BY EBENEZER SAMUEL, C.S.C.S.
You know that a good workout can help build muscle and strength. But one forgotten training benefit: It can help you decrease stress. Proper training helps alleviate stress by driving mood-boosting endorphins and providing an outlet for pent-up emotion. And that makes training extra-useful as the end of the year nears.
To maximize the stress relief qualities of a workout, you’ll want a blend of moves in your sessions. Moves that downregulate your heart rate keep you in control of your entire system, while intense moves like the skier swing challenge your aerobic system. Need to destress? Try this three-move session three times a week.
The Spiderman lunge is the ultimate total-body stress reliever, and it’ll open your chest, hips, and shoulders. Aim to take a deep breath in each position, slowing your heart rate as you relax your body. Do 3 sets of 3-5 reps per side.
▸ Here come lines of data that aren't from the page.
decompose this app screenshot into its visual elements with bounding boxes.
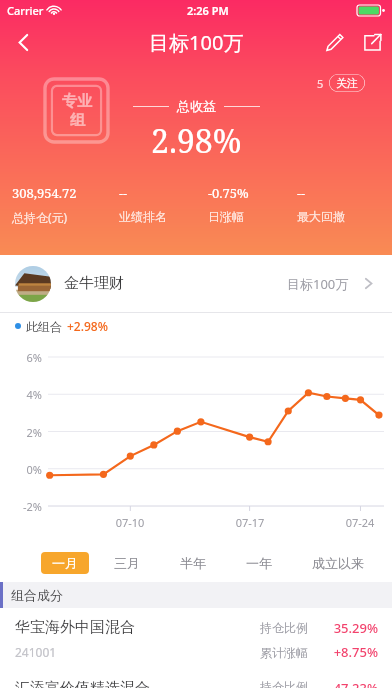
staticText: --: [297, 184, 306, 202]
staticText: -0.75%: [208, 184, 249, 202]
button[interactable]: Back: [0, 20, 46, 64]
staticText: 关注: [336, 76, 358, 90]
staticText: 专业: [62, 92, 92, 111]
staticText: -2%: [14, 499, 42, 514]
staticText: 累计涨幅: [260, 645, 308, 660]
staticText: 07-17: [229, 515, 271, 530]
staticText: 此组合: [26, 319, 62, 334]
staticText: --: [119, 184, 128, 202]
staticText: 一年: [246, 555, 272, 571]
staticText: 6%: [14, 350, 42, 365]
staticText: 持仓比例: [260, 620, 308, 635]
staticText: 持仓比例: [260, 679, 308, 688]
staticText: 三月: [114, 555, 140, 571]
staticText: 07-24: [339, 515, 381, 530]
staticText: Carrier: [7, 3, 44, 18]
button[interactable]: 三月: [103, 552, 151, 574]
staticText: 0%: [14, 462, 42, 477]
staticText: 总收益: [177, 98, 216, 114]
staticText: 2%: [14, 425, 42, 440]
staticText: 汇添富价值精选混合: [15, 679, 150, 688]
staticText: 4%: [14, 387, 42, 402]
button[interactable]: 汇添富价值精选混合: [0, 669, 392, 696]
staticText: 日涨幅: [208, 209, 244, 224]
staticText: 一月: [52, 555, 78, 571]
staticText: 组合成分: [11, 587, 63, 603]
button[interactable]: 半年: [169, 552, 217, 574]
staticText: 47.23%: [324, 679, 378, 688]
staticText: +2.98%: [67, 318, 108, 334]
staticText: 目标100万: [149, 29, 244, 56]
button[interactable]: 华宝海外中国混合: [0, 608, 392, 669]
button[interactable]: 成立以来: [301, 552, 375, 574]
staticText: 总持仓(元): [12, 209, 68, 225]
staticText: 业绩排名: [119, 209, 167, 224]
staticText: 成立以来: [312, 555, 364, 571]
staticText: 最大回撤: [297, 209, 345, 224]
button[interactable]: Edit: [316, 24, 352, 60]
staticText: 半年: [180, 555, 206, 571]
button[interactable]: 一月: [41, 552, 89, 574]
staticText: 2:26 PM: [187, 3, 229, 18]
staticText: 金牛理财: [64, 274, 124, 293]
button[interactable]: 金牛理财: [0, 255, 392, 312]
staticText: 308,954.72: [12, 184, 77, 202]
staticText: 241001: [15, 644, 57, 660]
staticText: 5: [317, 76, 324, 91]
staticText: 2.98%: [151, 119, 242, 163]
button[interactable]: 关注: [329, 74, 365, 92]
staticText: 华宝海外中国混合: [15, 618, 135, 637]
staticText: +8.75%: [324, 643, 378, 661]
staticText: 07-10: [109, 515, 151, 530]
staticText: 组: [70, 111, 85, 130]
button[interactable]: 一年: [235, 552, 283, 574]
staticText: 35.29%: [324, 619, 378, 637]
staticText: 目标100万: [287, 275, 349, 293]
button[interactable]: Share: [352, 22, 392, 62]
Another stretch movement that lets you control your breathing, the cat cow will also help ease back pain by pushing your spine through a full range of motion. Take two deep breaths during your rounded position and two with your back arched. Do 2 sets of 6 to 8 reps.
Grab light dumbbells and run through this hinge-focused move that’ll blast your glutes and hamstrings, while also ramping your heart rate and letting you take aggression out on your dumbbells. Squeeze the dumbbells tight and focus on squeezing your glutes as you drive the bells forward. Do 3 30-second sets. Rest 60 seconds between each.